* [Dataset entries]
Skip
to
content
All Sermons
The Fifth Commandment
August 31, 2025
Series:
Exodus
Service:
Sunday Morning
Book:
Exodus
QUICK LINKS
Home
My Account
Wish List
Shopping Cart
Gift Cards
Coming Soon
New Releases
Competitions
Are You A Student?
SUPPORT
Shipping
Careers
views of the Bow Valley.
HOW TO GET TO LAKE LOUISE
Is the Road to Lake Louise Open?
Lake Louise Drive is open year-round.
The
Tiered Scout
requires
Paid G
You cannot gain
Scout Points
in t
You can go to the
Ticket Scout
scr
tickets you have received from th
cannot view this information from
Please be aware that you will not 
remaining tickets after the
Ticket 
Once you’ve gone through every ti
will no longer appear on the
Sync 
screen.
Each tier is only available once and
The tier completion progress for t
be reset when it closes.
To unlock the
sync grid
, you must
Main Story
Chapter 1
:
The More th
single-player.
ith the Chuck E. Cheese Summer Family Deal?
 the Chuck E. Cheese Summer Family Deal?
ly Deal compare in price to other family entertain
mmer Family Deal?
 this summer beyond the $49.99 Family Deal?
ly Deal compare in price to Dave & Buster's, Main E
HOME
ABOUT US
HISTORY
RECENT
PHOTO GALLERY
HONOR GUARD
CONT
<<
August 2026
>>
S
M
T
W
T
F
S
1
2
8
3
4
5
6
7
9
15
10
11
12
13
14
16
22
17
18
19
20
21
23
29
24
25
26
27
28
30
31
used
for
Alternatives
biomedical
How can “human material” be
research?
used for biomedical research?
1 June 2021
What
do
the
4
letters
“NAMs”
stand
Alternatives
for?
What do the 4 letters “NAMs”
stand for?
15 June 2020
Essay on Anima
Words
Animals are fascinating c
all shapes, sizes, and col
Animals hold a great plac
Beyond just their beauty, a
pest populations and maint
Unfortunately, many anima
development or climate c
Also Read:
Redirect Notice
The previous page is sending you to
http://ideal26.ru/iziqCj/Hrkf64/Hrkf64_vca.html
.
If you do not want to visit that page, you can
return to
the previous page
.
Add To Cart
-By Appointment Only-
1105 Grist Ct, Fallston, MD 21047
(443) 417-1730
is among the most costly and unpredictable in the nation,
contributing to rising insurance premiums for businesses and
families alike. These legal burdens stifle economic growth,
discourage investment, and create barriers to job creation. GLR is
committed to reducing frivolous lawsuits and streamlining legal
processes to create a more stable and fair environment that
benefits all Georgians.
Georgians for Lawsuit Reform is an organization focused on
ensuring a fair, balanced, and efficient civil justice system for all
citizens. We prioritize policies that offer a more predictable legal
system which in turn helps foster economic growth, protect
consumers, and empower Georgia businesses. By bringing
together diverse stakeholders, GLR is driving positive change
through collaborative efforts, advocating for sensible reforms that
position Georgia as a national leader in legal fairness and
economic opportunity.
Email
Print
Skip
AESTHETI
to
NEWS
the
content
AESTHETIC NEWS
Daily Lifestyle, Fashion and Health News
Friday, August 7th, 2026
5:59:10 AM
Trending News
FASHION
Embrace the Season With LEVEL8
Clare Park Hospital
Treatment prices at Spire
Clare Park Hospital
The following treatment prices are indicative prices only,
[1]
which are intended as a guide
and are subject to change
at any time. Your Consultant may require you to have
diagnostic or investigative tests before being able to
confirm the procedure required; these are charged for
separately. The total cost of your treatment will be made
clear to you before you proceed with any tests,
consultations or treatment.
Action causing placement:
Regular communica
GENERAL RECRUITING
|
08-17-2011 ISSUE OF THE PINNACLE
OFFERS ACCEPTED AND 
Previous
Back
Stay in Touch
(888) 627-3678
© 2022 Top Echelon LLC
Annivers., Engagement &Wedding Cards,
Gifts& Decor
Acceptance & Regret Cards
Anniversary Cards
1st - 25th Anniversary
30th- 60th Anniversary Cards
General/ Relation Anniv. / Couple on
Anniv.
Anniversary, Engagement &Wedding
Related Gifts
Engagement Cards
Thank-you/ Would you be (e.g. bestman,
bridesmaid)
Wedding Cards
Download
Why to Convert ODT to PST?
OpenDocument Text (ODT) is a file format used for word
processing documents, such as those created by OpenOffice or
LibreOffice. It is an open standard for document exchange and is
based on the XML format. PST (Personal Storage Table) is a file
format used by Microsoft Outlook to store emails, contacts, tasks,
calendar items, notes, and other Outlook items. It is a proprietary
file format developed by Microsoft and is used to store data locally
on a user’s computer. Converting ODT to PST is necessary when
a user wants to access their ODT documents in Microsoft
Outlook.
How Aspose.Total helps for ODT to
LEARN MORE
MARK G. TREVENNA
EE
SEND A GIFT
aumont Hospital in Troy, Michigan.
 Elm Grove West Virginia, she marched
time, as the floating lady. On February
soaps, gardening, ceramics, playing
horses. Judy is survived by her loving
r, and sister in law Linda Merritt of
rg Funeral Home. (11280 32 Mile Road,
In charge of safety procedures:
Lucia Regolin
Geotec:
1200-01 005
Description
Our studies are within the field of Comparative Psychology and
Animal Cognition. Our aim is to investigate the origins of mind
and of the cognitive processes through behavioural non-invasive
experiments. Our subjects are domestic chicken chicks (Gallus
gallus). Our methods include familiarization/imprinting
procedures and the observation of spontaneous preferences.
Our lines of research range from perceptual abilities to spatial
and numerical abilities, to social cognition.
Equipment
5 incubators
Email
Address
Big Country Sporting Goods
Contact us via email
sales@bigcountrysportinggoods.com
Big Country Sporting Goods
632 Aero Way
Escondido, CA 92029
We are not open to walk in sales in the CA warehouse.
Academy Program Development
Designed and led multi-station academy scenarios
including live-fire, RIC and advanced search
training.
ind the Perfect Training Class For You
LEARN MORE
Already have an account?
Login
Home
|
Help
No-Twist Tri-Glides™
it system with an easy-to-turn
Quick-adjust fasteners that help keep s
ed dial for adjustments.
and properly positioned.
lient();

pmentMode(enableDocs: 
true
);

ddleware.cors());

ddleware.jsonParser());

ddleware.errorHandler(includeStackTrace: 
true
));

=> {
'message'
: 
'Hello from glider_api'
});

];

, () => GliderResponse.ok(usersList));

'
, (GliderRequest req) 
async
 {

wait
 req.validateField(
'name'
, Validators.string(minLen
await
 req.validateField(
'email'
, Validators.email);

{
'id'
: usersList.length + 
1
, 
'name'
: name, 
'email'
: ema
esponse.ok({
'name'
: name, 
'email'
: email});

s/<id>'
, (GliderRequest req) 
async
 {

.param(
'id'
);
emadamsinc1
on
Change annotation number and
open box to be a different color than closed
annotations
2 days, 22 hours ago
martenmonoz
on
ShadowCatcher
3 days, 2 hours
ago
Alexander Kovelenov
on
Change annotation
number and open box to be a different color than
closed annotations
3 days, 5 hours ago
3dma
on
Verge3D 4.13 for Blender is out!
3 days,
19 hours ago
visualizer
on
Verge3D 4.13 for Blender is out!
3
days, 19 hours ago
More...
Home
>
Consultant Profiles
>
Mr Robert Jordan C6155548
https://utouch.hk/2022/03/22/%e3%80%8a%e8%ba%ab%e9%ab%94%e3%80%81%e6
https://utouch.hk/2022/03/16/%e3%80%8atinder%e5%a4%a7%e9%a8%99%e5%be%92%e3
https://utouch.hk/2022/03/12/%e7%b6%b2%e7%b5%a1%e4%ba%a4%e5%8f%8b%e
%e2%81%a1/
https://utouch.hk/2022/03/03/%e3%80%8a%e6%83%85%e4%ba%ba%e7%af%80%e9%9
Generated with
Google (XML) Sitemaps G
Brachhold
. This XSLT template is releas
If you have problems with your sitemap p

* [Prompt]
Return all of the data precisely as it appears.

* [Expected answer]
Skip
to
content
All Sermons
The Fifth Commandment
August 31, 2025
Series:
Exodus
Service:
Sunday Morning
Book:
Exodus
QUICK LINKS
Home
My Account
Wish List
Shopping Cart
Gift Cards
Coming Soon
New Releases
Competitions
Are You A Student?
SUPPORT
Shipping
Careers
views of the Bow Valley.
HOW TO GET TO LAKE LOUISE
Is the Road to Lake Louise Open?
Lake Louise Drive is open year-round.
The
Tiered Scout
requires
Paid G
You cannot gain
Scout Points
in t
You can go to the
Ticket Scout
scr
tickets you have received from th
cannot view this information from
Please be aware that you will not 
remaining tickets after the
Ticket 
Once you’ve gone through every ti
will no longer appear on the
Sync 
screen.
Each tier is only available once and
The tier completion progress for t
be reset when it closes.
To unlock the
sync grid
, you must
Main Story
Chapter 1
:
The More th
single-player.
ith the Chuck E. Cheese Summer Family Deal?
 the Chuck E. Cheese Summer Family Deal?
ly Deal compare in price to other family entertain
mmer Family Deal?
 this summer beyond the $49.99 Family Deal?
ly Deal compare in price to Dave & Buster's, Main E
HOME
ABOUT US
HISTORY
RECENT
PHOTO GALLERY
HONOR GUARD
CONT
<<
August 2026
>>
S
M
T
W
T
F
S
1
2
8
3
4
5
6
7
9
15
10
11
12
13
14
16
22
17
18
19
20
21
23
29
24
25
26
27
28
30
31
used
for
Alternatives
biomedical
How can “human material” be
research?
used for biomedical research?
1 June 2021
What
do
the
4
letters
“NAMs”
stand
Alternatives
for?
What do the 4 letters “NAMs”
stand for?
15 June 2020
Essay on Anima
Words
Animals are fascinating c
all shapes, sizes, and col
Animals hold a great plac
Beyond just their beauty, a
pest populations and maint
Unfortunately, many anima
development or climate c
Also Read:
Redirect Notice
The previous page is sending you to
http://ideal26.ru/iziqCj/Hrkf64/Hrkf64_vca.html
.
If you do not want to visit that page, you can
return to
the previous page
.
Add To Cart
-By Appointment Only-
1105 Grist Ct, Fallston, MD 21047
(443) 417-1730
is among the most costly and unpredictable in the nation,
contributing to rising insurance premiums for businesses and
families alike. These legal burdens stifle economic growth,
discourage investment, and create barriers to job creation. GLR is
committed to reducing frivolous lawsuits and streamlining legal
processes to create a more stable and fair environment that
benefits all Georgians.
Georgians for Lawsuit Reform is an organization focused on
ensuring a fair, balanced, and efficient civil justice system for all
citizens. We prioritize policies that offer a more predictable legal
system which in turn helps foster economic growth, protect
consumers, and empower Georgia businesses. By bringing
together diverse stakeholders, GLR is driving positive change
through collaborative efforts, advocating for sensible reforms that
position Georgia as a national leader in legal fairness and
economic opportunity.
Email
Print
Skip
AESTHETI
to
NEWS
the
content
AESTHETIC NEWS
Daily Lifestyle, Fashion and Health News
Friday, August 7th, 2026
5:59:10 AM
Trending News
FASHION
Embrace the Season With LEVEL8
Clare Park Hospital
Treatment prices at Spire
Clare Park Hospital
The following treatment prices are indicative prices only,
[1]
which are intended as a guide
and are subject to change
at any time. Your Consultant may require you to have
diagnostic or investigative tests before being able to
confirm the procedure required; these are charged for
separately. The total cost of your treatment will be made
clear to you before you proceed with any tests,
consultations or treatment.
Action causing placement:
Regular communica
GENERAL RECRUITING
|
08-17-2011 ISSUE OF THE PINNACLE
OFFERS ACCEPTED AND 
Previous
Back
Stay in Touch
(888) 627-3678
© 2022 Top Echelon LLC
Annivers., Engagement &Wedding Cards,
Gifts& Decor
Acceptance & Regret Cards
Anniversary Cards
1st - 25th Anniversary
30th- 60th Anniversary Cards
General/ Relation Anniv. / Couple on
Anniv.
Anniversary, Engagement &Wedding
Related Gifts
Engagement Cards
Thank-you/ Would you be (e.g. bestman,
bridesmaid)
Wedding Cards
Download
Why to Convert ODT to PST?
OpenDocument Text (ODT) is a file format used for word
processing documents, such as those created by OpenOffice or
LibreOffice. It is an open standard for document exchange and is
based on the XML format. PST (Personal Storage Table) is a file
format used by Microsoft Outlook to store emails, contacts, tasks,
calendar items, notes, and other Outlook items. It is a proprietary
file format developed by Microsoft and is used to store data locally
on a user’s computer. Converting ODT to PST is necessary when
a user wants to access their ODT documents in Microsoft
Outlook.
How Aspose.Total helps for ODT to
LEARN MORE
MARK G. TREVENNA
EE
SEND A GIFT
aumont Hospital in Troy, Michigan.
 Elm Grove West Virginia, she marched
time, as the floating lady. On February
soaps, gardening, ceramics, playing
horses. Judy is survived by her loving
r, and sister in law Linda Merritt of
rg Funeral Home. (11280 32 Mile Road,
In charge of safety procedures:
Lucia Regolin
Geotec:
1200-01 005
Description
Our studies are within the field of Comparative Psychology and
Animal Cognition. Our aim is to investigate the origins of mind
and of the cognitive processes through behavioural non-invasive
experiments. Our subjects are domestic chicken chicks (Gallus
gallus). Our methods include familiarization/imprinting
procedures and the observation of spontaneous preferences.
Our lines of research range from perceptual abilities to spatial
and numerical abilities, to social cognition.
Equipment
5 incubators
Email
Address
Big Country Sporting Goods
Contact us via email
sales@bigcountrysportinggoods.com
Big Country Sporting Goods
632 Aero Way
Escondido, CA 92029
We are not open to walk in sales in the CA warehouse.
Academy Program Development
Designed and led multi-station academy scenarios
including live-fire, RIC and advanced search
training.
ind the Perfect Training Class For You
LEARN MORE
Already have an account?
Login
Home
|
Help
No-Twist Tri-Glides™
it system with an easy-to-turn
Quick-adjust fasteners that help keep s
ed dial for adjustments.
and properly positioned.
lient();

pmentMode(enableDocs: 
true
);

ddleware.cors());

ddleware.jsonParser());

ddleware.errorHandler(includeStackTrace: 
true
));

=> {
'message'
: 
'Hello from glider_api'
});

];

, () => GliderResponse.ok(usersList));

'
, (GliderRequest req) 
async
 {

wait
 req.validateField(
'name'
, Validators.string(minLen
await
 req.validateField(
'email'
, Validators.email);

{
'id'
: usersList.length + 
1
, 
'name'
: name, 
'email'
: ema
esponse.ok({
'name'
: name, 
'email'
: email});

s/<id>'
, (GliderRequest req) 
async
 {

.param(
'id'
);
emadamsinc1
on
Change annotation number and
open box to be a different color than closed
annotations
2 days, 22 hours ago
martenmonoz
on
ShadowCatcher
3 days, 2 hours
ago
Alexander Kovelenov
on
Change annotation
number and open box to be a different color than
closed annotations
3 days, 5 hours ago
3dma
on
Verge3D 4.13 for Blender is out!
3 days,
19 hours ago
visualizer
on
Verge3D 4.13 for Blender is out!
3
days, 19 hours ago
More...
Home
>
Consultant Profiles
>
Mr Robert Jordan C6155548
https://utouch.hk/2022/03/22/%e3%80%8a%e8%ba%ab%e9%ab%94%e3%80%81%e6
https://utouch.hk/2022/03/16/%e3%80%8atinder%e5%a4%a7%e9%a8%99%e5%be%92%e3
https://utouch.hk/2022/03/12/%e7%b6%b2%e7%b5%a1%e4%ba%a4%e5%8f%8b%e
%e2%81%a1/
https://utouch.hk/2022/03/03/%e3%80%8a%e6%83%85%e4%ba%ba%e7%af%80%e9%9
Generated with
Google (XML) Sitemaps G
Brachhold
. This XSLT template is releas
If you have problems with your sitemap p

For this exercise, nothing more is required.